RECORDS FOR THE TASK =>
☆ ☆ ☆ ☆ ☆

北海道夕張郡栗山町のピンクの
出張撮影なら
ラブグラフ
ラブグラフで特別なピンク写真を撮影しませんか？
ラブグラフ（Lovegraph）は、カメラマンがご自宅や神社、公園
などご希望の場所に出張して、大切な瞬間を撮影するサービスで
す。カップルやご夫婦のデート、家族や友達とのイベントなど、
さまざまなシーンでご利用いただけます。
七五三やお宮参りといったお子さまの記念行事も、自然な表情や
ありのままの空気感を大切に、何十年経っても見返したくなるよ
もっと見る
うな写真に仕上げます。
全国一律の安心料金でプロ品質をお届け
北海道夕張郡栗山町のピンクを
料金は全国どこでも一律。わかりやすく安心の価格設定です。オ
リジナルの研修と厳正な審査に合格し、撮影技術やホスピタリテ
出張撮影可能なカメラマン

☆ ☆ ☆ ☆ ☆

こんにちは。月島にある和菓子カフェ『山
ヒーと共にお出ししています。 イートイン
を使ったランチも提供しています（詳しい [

☆ ☆ ☆ ☆ ☆

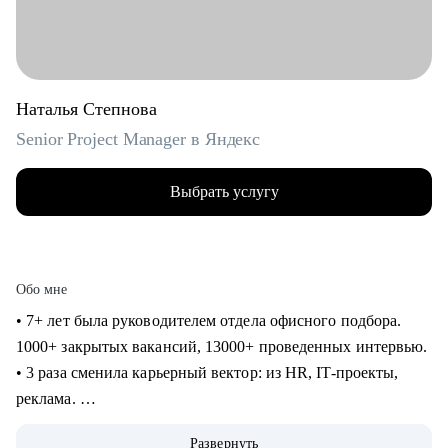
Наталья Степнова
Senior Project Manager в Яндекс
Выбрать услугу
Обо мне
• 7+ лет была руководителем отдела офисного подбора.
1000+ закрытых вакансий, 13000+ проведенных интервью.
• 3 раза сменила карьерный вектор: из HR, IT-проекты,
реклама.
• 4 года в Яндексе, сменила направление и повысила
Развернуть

☆ ☆ ☆ ☆ ☆

Reproduce exactly the section above that begins at the line containing "北海道夕張郡栗山町のピンクの" and ends at the line containing "出張撮影可能なカメラマン", leaving out all other lines.

北海道夕張郡栗山町のピンクの
出張撮影なら
ラブグラフ
ラブグラフで特別なピンク写真を撮影しませんか？
ラブグラフ（Lovegraph）は、カメラマンがご自宅や神社、公園
などご希望の場所に出張して、大切な瞬間を撮影するサービスで
す。カップルやご夫婦のデート、家族や友達とのイベントなど、
さまざまなシーンでご利用いただけます。
七五三やお宮参りといったお子さまの記念行事も、自然な表情や
ありのままの空気感を大切に、何十年経っても見返したくなるよ
もっと見る
うな写真に仕上げます。
全国一律の安心料金でプロ品質をお届け
北海道夕張郡栗山町のピンクを
料金は全国どこでも一律。わかりやすく安心の価格設定です。オ
リジナルの研修と厳正な審査に合格し、撮影技術やホスピタリテ
出張撮影可能なカメラマン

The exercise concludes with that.